The point I am making is that a backdoor in a symmetric function need not
be a secure public key system, it could be a breakable one. And that is a
much wider class of function than public key cryptosystems. There are many
approaches that were tried before RSA and ECC were settled on.

> > 2) The trapdoor need not be a perfect decrypt. A trapdoor that reduced
> the
> > search space for brute force search from 128 bits to 64 or only worked on
> > some messages would be enough leverage for intercept purposes but make it
> > useless as a public key system.
> >
> I suppose the idea is that by using the same trapdoor algorithm or
> algorithm family
> and doubling the key size (e.g. 3DES style), you get a 256-bit
> symmetric key system
> that can be broken in 2^128 attempts by someone with the system's private
> key
> but 2^256 by someone without.
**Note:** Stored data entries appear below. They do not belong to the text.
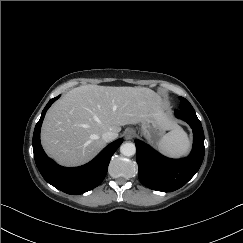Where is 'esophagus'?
Masks as SVG:
<instances>
[{"label":"esophagus","mask_w":243,"mask_h":243,"mask_svg":"<svg viewBox=\"0 0 243 243\" xmlns=\"http://www.w3.org/2000/svg\"><path fill=\"white\" fill-rule=\"evenodd\" d=\"M135 135H136V133H135V131L132 130V129H128V130L125 132V138H126L127 140L132 139Z\"/></svg>","instance_id":"esophagus-1"}]
</instances>
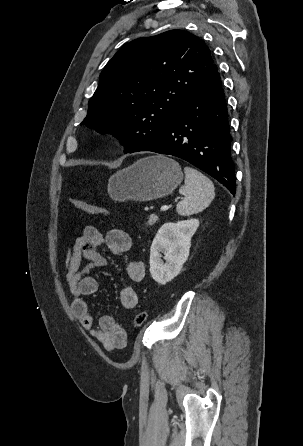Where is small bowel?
Masks as SVG:
<instances>
[{
  "instance_id": "obj_1",
  "label": "small bowel",
  "mask_w": 303,
  "mask_h": 446,
  "mask_svg": "<svg viewBox=\"0 0 303 446\" xmlns=\"http://www.w3.org/2000/svg\"><path fill=\"white\" fill-rule=\"evenodd\" d=\"M103 243L112 253L121 255L131 248L132 240L130 235L122 229H111L103 236L98 228L88 225L73 246L67 249L64 267L66 281L72 296L73 314L107 351H114L126 347L127 333L125 329L113 316L108 314L100 316L95 325L85 300V297L93 295L99 289L98 280L90 273L93 269L103 267L107 263L106 258L98 252ZM83 260L86 261L84 265H82ZM126 271L131 282H140L146 274L145 264L138 259L131 260L127 264ZM120 302L128 310L137 306L138 297L132 286L127 285L121 289Z\"/></svg>"
}]
</instances>
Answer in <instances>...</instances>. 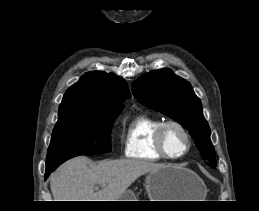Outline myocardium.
<instances>
[{"instance_id":"myocardium-1","label":"myocardium","mask_w":259,"mask_h":211,"mask_svg":"<svg viewBox=\"0 0 259 211\" xmlns=\"http://www.w3.org/2000/svg\"><path fill=\"white\" fill-rule=\"evenodd\" d=\"M171 126L179 129L186 139V148L184 149V151L182 153H180L179 155H176V156L170 155L167 152L165 142H164L165 131L168 127H171ZM191 146H192V137H191L189 131L186 129V127L183 124H181L180 122H178L176 120H168V121H163L158 126L156 133H155V147L158 150V152L165 159H169V160L181 159L190 151Z\"/></svg>"}]
</instances>
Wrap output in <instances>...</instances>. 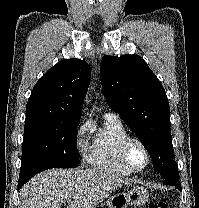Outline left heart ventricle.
<instances>
[{
  "instance_id": "1",
  "label": "left heart ventricle",
  "mask_w": 199,
  "mask_h": 208,
  "mask_svg": "<svg viewBox=\"0 0 199 208\" xmlns=\"http://www.w3.org/2000/svg\"><path fill=\"white\" fill-rule=\"evenodd\" d=\"M129 160L133 166L140 168L145 164L146 155L142 147L137 144L133 143L129 147L128 150Z\"/></svg>"
}]
</instances>
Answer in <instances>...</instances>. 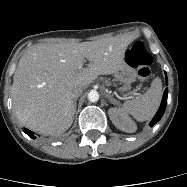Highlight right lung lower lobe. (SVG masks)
Masks as SVG:
<instances>
[{
	"label": "right lung lower lobe",
	"mask_w": 187,
	"mask_h": 187,
	"mask_svg": "<svg viewBox=\"0 0 187 187\" xmlns=\"http://www.w3.org/2000/svg\"><path fill=\"white\" fill-rule=\"evenodd\" d=\"M24 132H25L27 135H29L31 138H33V139L35 138L34 135H33V132H31L30 130L24 128Z\"/></svg>",
	"instance_id": "obj_1"
}]
</instances>
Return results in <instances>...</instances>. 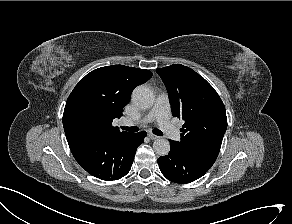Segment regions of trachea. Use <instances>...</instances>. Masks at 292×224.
<instances>
[{"instance_id":"3493384b","label":"trachea","mask_w":292,"mask_h":224,"mask_svg":"<svg viewBox=\"0 0 292 224\" xmlns=\"http://www.w3.org/2000/svg\"><path fill=\"white\" fill-rule=\"evenodd\" d=\"M123 130L125 131H129V132H137L139 131V128L137 126H132V127H121ZM152 132L157 135V136H162L163 135V132L160 131L159 129L157 128H154L152 130Z\"/></svg>"}]
</instances>
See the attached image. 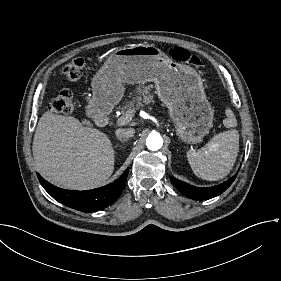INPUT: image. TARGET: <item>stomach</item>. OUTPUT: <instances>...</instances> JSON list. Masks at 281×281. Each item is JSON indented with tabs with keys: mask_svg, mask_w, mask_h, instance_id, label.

If in your message you then communicate 128
> bits
> of information about your symmetric key, the guy with the private key
> can easily crack your symmetric key, whereas others just can't.
> Therefore that's a great public key cryptography system.

2^128 is still beyond the reach of brute force.

2^64 and a 128 bit key which is the one we usually use on the other hand...

Perhaps we should do a test, move to 256 bits on a specific date across the
net and see if the power consumption rises near the NSA data centers.